Why Storm and Stress?
Biological changes contribute for some extent. The dramatic hormonal changes that accompany puberty contribute to emotional volatility and negative mood, particularly in early adolescence. But this hormonal contribution to mood distruptions appears to be small and tends to exist only in interaction with other factors. The environmental factors like peer pressure, comparing oneself with youth of one’s age, low self image, exposure to media, unrestricted engagement in social networking sites, cyber bullying contribute to storm and stress.

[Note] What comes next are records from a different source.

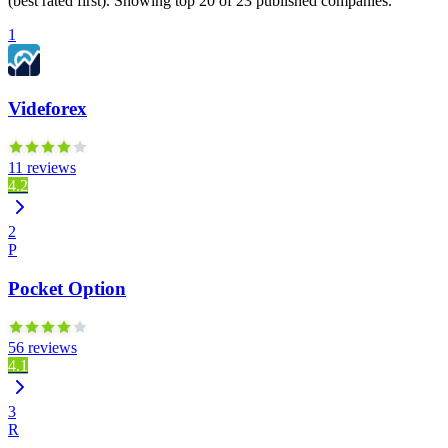
(best rated first). Showing top 20 of 23 published companies.
1
Videforex
11 reviews
4.2
2
P
Pocket Option
56 reviews
4.1
3
R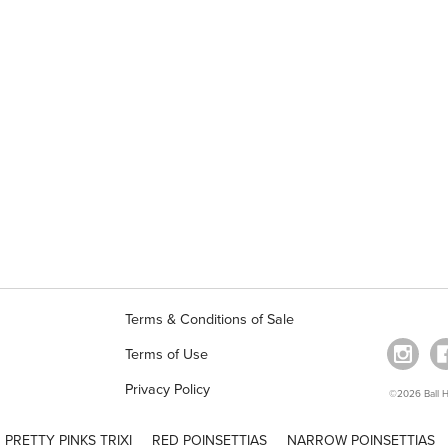
Terms & Conditions of Sale
Terms of Use
Privacy Policy
©2026 Ball Ho
PRETTY PINKS TRIXI
RED POINSETTIAS
NARROW POINSETTIAS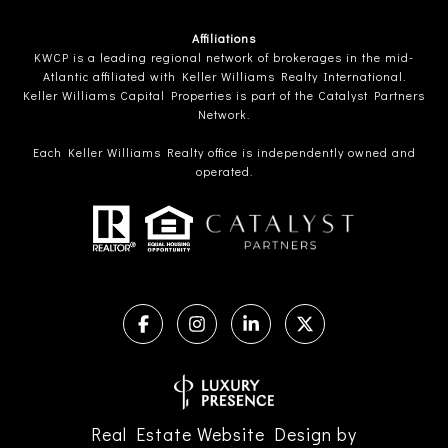
Affiliations
KWCP is a leading regional network of brokerages in the mid-
Atlantic affiliated with Keller Williams Realty International.
Keller Williams Capital Properties is part of the Catalyst Partners
Network.
Each Keller Williams Realty office is independently owned and
operated.
Real Estate Website Design by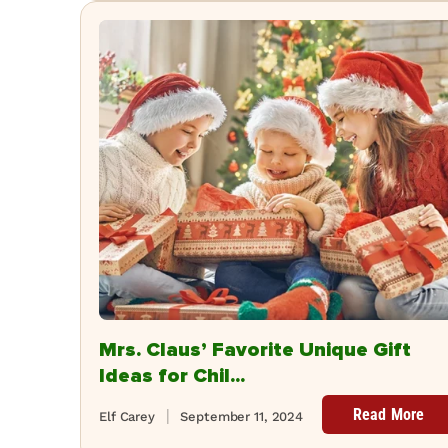
Mrs. Claus’ Favorite Unique Gift
Ideas for Chil...
Read More
Elf Carey
September 11, 2024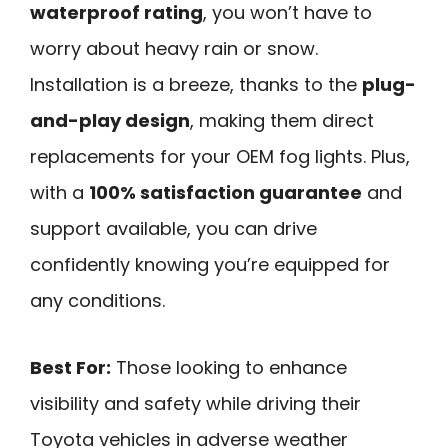
waterproof rating
, you won’t have to
worry about heavy rain or snow.
Installation is a breeze, thanks to the
plug-
and-play design
, making them direct
replacements for your OEM fog lights. Plus,
with a
100% satisfaction guarantee
and
support available, you can drive
confidently knowing you’re equipped for
any conditions.
Best For:
Those looking to enhance
visibility and safety while driving their
Toyota vehicles in adverse weather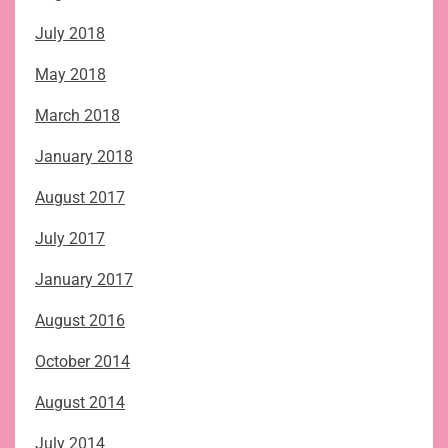
July 2018
May 2018
March 2018
January 2018
August 2017
July 2017
January 2017
August 2016
October 2014
August 2014
July 2014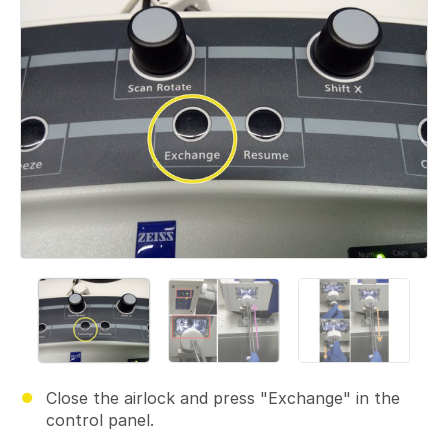
Close the airlock and press "Exchange" in the
control panel.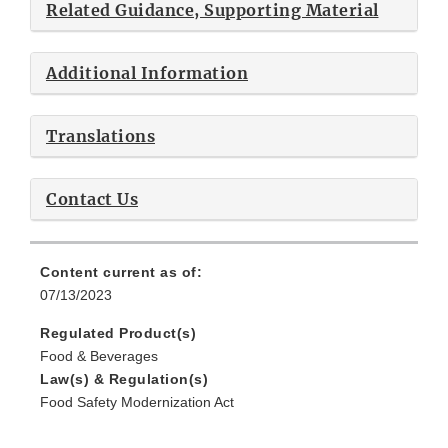
Related Guidance, Supporting Material
Additional Information
Translations
Contact Us
Content current as of:
07/13/2023
Regulated Product(s)
Food & Beverages
Law(s) & Regulation(s)
Food Safety Modernization Act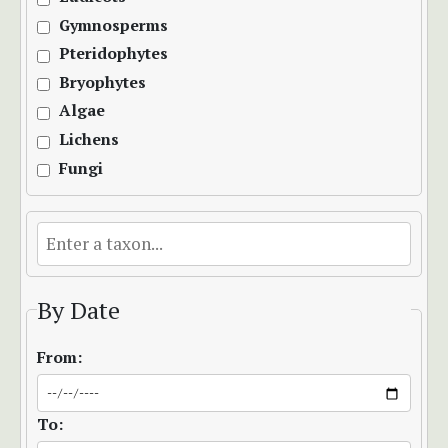
Gymnosperms
Pteridophytes
Bryophytes
Algae
Lichens
Fungi
By Date
From:
To:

How to come out of storm and stress
The phase of youth is a passing but an important phase of life. The individual at this phase faces certain amount of storm and stress. Unless one is aware, adjusts and make attempts to overcome, then things may turn out to be worse. It may take a life time to set right the derailed things of one’s life. "Failing to plan is planning to fail" - This is much true for the young. So the individual has to be aware and seek proper help from those who are capable to help them. Certainly, positive social support of one’s peers play an important role at this phase. Good friends with their emotional support and belongingness help them to brush out the stress. Relying solely on them may worsen their situation as it is said ‘two blinds tread only towards the ditch’. They need the support of their parents. The young value and respect their parents even though they have dfferences with them. Along with the discipline, they also expect understanding and emotional bonding to ease out the stress.
Belongingness with their parents makes them confident and helps them to feel that they are not alone but some one is with them. As the young are idealistic i.e., they know things theoratically, parents have the obligation to make them known to them the reality. When the parents fail or find hard to guide their young then youth workers, teachers, animators or family members play the similar role.
The phase of youth is an important but challenging phase of life. There are significant risks and the individual is prone to biological, social, moral and econmic vulnerabilities. Understanding and concern by the parents and responsible adults will ease their storm and stress.